Z-vectors are of course nothing like the subsystems in your brain, but general the approach is certainly similar to how the brain works.

logicchains

>Contextual real-time weight modification is definitely one of the breakthroughs required for AGI.

It's already been invented: https://arxiv.org/abs/2202.05780 . That design is just very inefficient to scale up / use as a transformer backbone.

bugglebeetle

See also the work being done by GoodFire AI:

https://www.goodfire.ai/

They now have an API that allows for dynamic exploration and manipulation of the latent space for LLama 8-70B models (think Golden Gate Claude). They also open sourced the sparse auto-encoders that (in part) allow for this:

https://huggingface.co/Goodfire/Llama-3.3-70B-Instruct-SAE-l...

verdverm

This sounds like MoE and maybe a bit of chain-of-thought. Curious what someone with more domain expertise thinks about this

If they can test against Llama 70B and Mistral 7B, they ought to compare against Mistral 8x7b imho

Vampiero

It's all very interesting but those pictures look pretty bad. Clear visible artifacts, awful shapes.

tzury

The ideas in the paper have been implemented and tested. The authors conducted experiments on several tasks (math, coding, reasoning, and visual question answering) and showed that their approach works better than previous methods like LoRA.

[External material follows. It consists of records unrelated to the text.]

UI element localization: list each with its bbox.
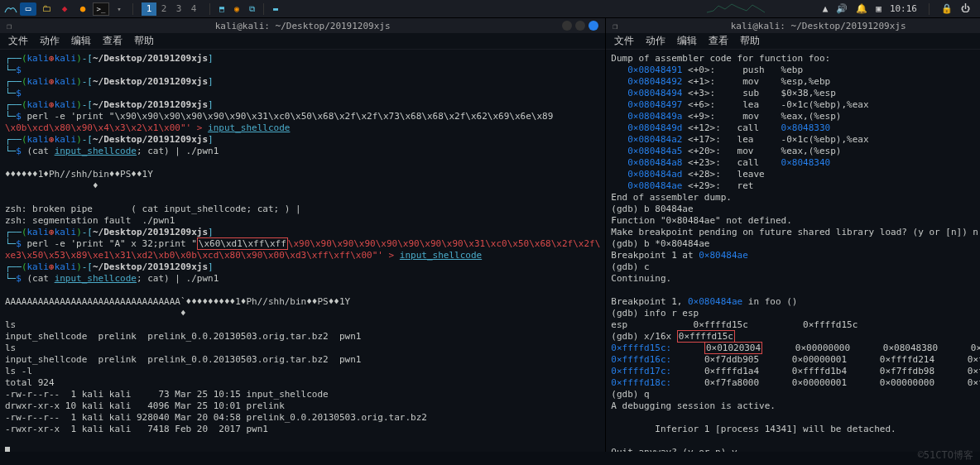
running-app-icon[interactable]: ⧉ <box>245 3 258 15</box>
workspace-2[interactable]: 2 <box>156 2 171 16</box>
cpu-graph <box>707 1 765 14</box>
running-folder-icon[interactable]: ▬ <box>269 3 282 15</box>
terminal-body-left[interactable]: ┌──(kali⊛kali)-[~/Desktop/20191209xjs] └… <box>0 50 605 452</box>
window-title: kali@kali: ~/Desktop/20191209xjs <box>215 21 391 31</box>
menu-view[interactable]: 查看 <box>103 34 122 48</box>
running-firefox-icon[interactable]: ◉ <box>230 3 243 15</box>
window-title: kali@kali: ~/Desktop/20191209xjs <box>731 21 906 31</box>
menubar-right: 文件 动作 编辑 查看 帮助 <box>606 33 980 50</box>
terminal-icon[interactable]: >_ <box>93 2 109 16</box>
minimize-button[interactable] <box>562 21 572 31</box>
dragon-logo-icon[interactable] <box>3 3 18 15</box>
taskbar: ▭ 🗀 ◆ ● >_ ▾ 1 2 3 4 ⬒ ◉ ⧉ ▬ ▲ 🔊 🔔 ▣ 10:… <box>0 0 980 18</box>
workspace-3[interactable]: 3 <box>171 2 186 16</box>
workspace-1[interactable]: 1 <box>142 2 156 16</box>
speaker-icon[interactable]: 🔊 <box>836 3 848 14</box>
maximize-button[interactable] <box>575 21 585 31</box>
close-button[interactable] <box>588 21 598 31</box>
volume-up-icon[interactable]: ▲ <box>823 3 829 14</box>
unmaximize-icon[interactable]: ❐ <box>7 22 12 31</box>
clock[interactable]: 10:16 <box>890 3 917 14</box>
power-icon[interactable]: ⏻ <box>961 3 970 14</box>
terminal-window-left: ❐ kali@kali: ~/Desktop/20191209xjs 文件 动作… <box>0 18 606 452</box>
files-icon[interactable]: ▭ <box>20 2 36 16</box>
unmaximize-icon[interactable]: ❐ <box>612 22 617 31</box>
recorder-icon[interactable]: ⬒ <box>215 3 228 15</box>
workspace-4[interactable]: 4 <box>186 2 201 16</box>
menu-help[interactable]: 帮助 <box>134 34 154 48</box>
menu-actions[interactable]: 动作 <box>40 34 60 48</box>
titlebar-left[interactable]: ❐ kali@kali: ~/Desktop/20191209xjs <box>0 18 605 33</box>
terminal-body-right[interactable]: Dump of assembler code for function foo:… <box>606 50 980 452</box>
lock-icon[interactable]: 🔒 <box>941 3 953 14</box>
chevron-down-icon[interactable]: ▾ <box>111 2 127 16</box>
battery-icon[interactable]: ▣ <box>876 3 882 14</box>
terminal-window-right: ❐ kali@kali: ~/Desktop/20191209xjs 文件 动作… <box>606 18 980 452</box>
menu-file[interactable]: 文件 <box>8 34 28 48</box>
folder-icon[interactable]: 🗀 <box>38 2 55 16</box>
menu-edit[interactable]: 编辑 <box>677 34 697 48</box>
menu-actions[interactable]: 动作 <box>646 34 665 48</box>
menu-file[interactable]: 文件 <box>614 34 634 48</box>
pdf-icon[interactable]: ◆ <box>56 2 73 16</box>
menu-help[interactable]: 帮助 <box>740 34 760 48</box>
menu-view[interactable]: 查看 <box>709 34 728 48</box>
titlebar-right[interactable]: ❐ kali@kali: ~/Desktop/20191209xjs <box>606 18 980 33</box>
workspace-switcher[interactable]: 1 2 3 4 <box>142 2 201 16</box>
watermark: ©51CTO博客 <box>918 448 973 463</box>
menu-edit[interactable]: 编辑 <box>71 34 91 48</box>
menubar-left: 文件 动作 编辑 查看 帮助 <box>0 33 605 50</box>
firefox-icon[interactable]: ● <box>74 2 91 16</box>
bell-icon[interactable]: 🔔 <box>856 3 867 14</box>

Key ideas (in simple terms):

1. What’s the problem?

    - Fine-tuning LLMs for every new task is slow, expensive, and often doesn't generalize well.
    - Models trained on one task may perform poorly on others, especially unseen ones.
    - Current methods (like LoRA) can add new capabilities but aren't efficient enough.
2. The solution:

    - Transformer² uses a new fine-tuning method called Singular Value Fine-tuning (SVF). This focuses on adjusting only certain parts of the model’s "weight matrices" rather than changing everything.
    - By tweaking specific components (called "singular values"), it trains smaller, efficient "expert" modules that specialize in particular types of tasks.
3. How it works:

    - Training phase: Train these smaller expert modules offline using reinforcement learning (RL) to specialize in tasks like coding, math, or reasoning.
    - Inference phase: When a new input is given, the system analyzes the task (e.g., “Is this a math or coding problem?”) in the first pass. Based on this, it combines the right expert modules and adapts the model’s behavior in the second pass.
4. Three adaptation strategies:

    - Prompt-based: Use a cleverly designed text prompt to figure out the task type and pick the right expert module.
    - Classifier-based: Train a separate model to classify tasks and match them to experts.
    - Few-shot adaptation: Look at a small number of examples (few-shot learning) to dynamically combine expert modules for the best results.
5. Efficiency:

    - The system uses fewer parameters than traditional fine-tuning methods like LoRA.
    - Adaptation works even on small datasets without overfitting or forgetting older tasks.